Alheio a tudo isto, o senhor Manuel vai trabalhando, com o seu canivete, um pedaço de madeira que no final se transformará num barquito de boca aberta para alegria do seu neto. Manuel olha o mar, sente a aragem no rosto marcado por rugas de uma vida que já viu verões quentes, invernos duros, e que agora percebe que já nada era como antes. O clima está a mudar. O senhor Manuel desconhece a razão, tal como desconhece os modelos teóricos que os cientistas desenham para tentar compreender os comportamentos e evoluções climáticas do planeta Terra; isso nada diz ao senhor Manuel que não precisa de modelos para confirmar o que os seus já quase 90 anos lhe dizem: isto já não é como antigamente. O neto do senhor Manuel irá herdar um planeta muito diferente do que o seu avô herdou. Um planeta tecnológico, um mundo global, uma população mais consumista, mais poluidora, mas também mais informada, sabedora do impacto que as suas ações têm sobre o ambiente, sobre o clima, sobre o mar. Resta saber se a geração do neto do senhor Manuel será mais responsável, consciente e ativa na defesa do único planeta que temos, por muito que o homem da Tesla nos queira levar para Marte.

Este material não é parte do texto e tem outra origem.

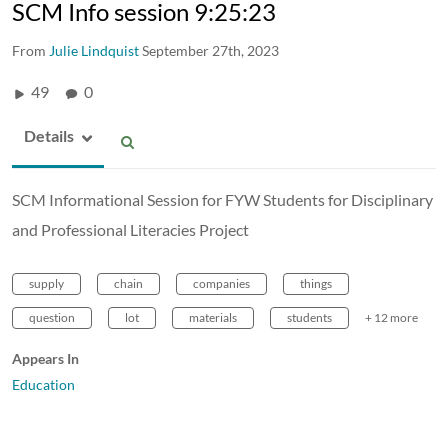
SCM Info session 9:25:23
From
Julie Lindquist
September 27th, 2023
49
0
Details
SCM Informational Session for FYW Students for Disciplinary
and Professional Literacies Project
supply
chain
companies
things
question
lot
materials
students
+ 12 more
Appears In
Education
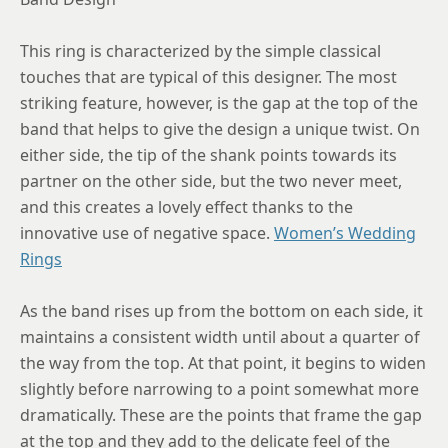
This ring is characterized by the simple classical
touches that are typical of this designer. The most
striking feature, however, is the gap at the top of the
band that helps to give the design a unique twist. On
either side, the tip of the shank points towards its
partner on the other side, but the two never meet,
and this creates a lovely effect thanks to the
innovative use of negative space.
Women’s Wedding
Rings
As the band rises up from the bottom on each side, it
maintains a consistent width until about a quarter of
the way from the top. At that point, it begins to widen
slightly before narrowing to a point somewhat more
dramatically. These are the points that frame the gap
at the top and they add to the delicate feel of the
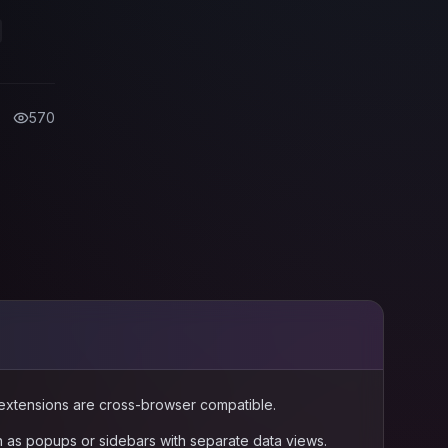
ime-
570
l extensions are cross-browser compatible.
n as popups or sidebars with separate data views.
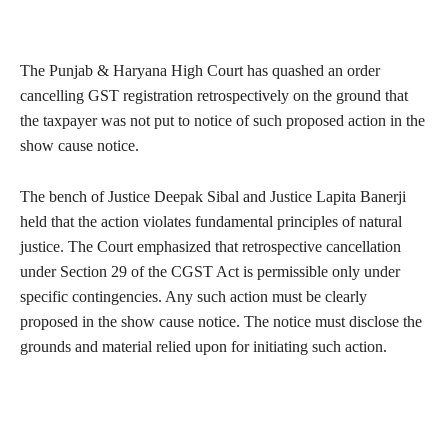
The Punjab & Haryana High Court has quashed an order
cancelling GST registration retrospectively on the ground that
the taxpayer was not put to notice of such proposed action in the
show cause notice.
The bench of Justice Deepak Sibal and Justice Lapita Banerji
held that the action violates fundamental principles of natural
justice. The Court emphasized that retrospective cancellation
under Section 29 of the CGST Act is permissible only under
specific contingencies. Any such action must be clearly
proposed in the show cause notice. The notice must disclose the
grounds and material relied upon for initiating such action.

Esta semana, Portugal recebe a Conferência dos Oceanos, um encontro internacional sob o lema “Salvar os oceanos, preservar o Futuro”. Deste encontro, promovido pelas Nações Unidas, sairá a “Declaração de Lisboa” que deverá definir os princípios basilares para a preservação dos oceanos.
Uma Conferência onde vão estar representantes ao mais alto nível dos 193 estados-membros da ONU e que se deseja invadida pelo bom senso e não pela gula económica de quem já tendo delapidado os recursos terrestres se vire agora para os fundos marinhos com tentáculos de aço. A linha vital do planeta está cada vez mais ténue e vai caber à geração do neto do senhor Manuel decidir se salvamos a Terra ou a condenamos a entrar num caminho de destruição sem retorno.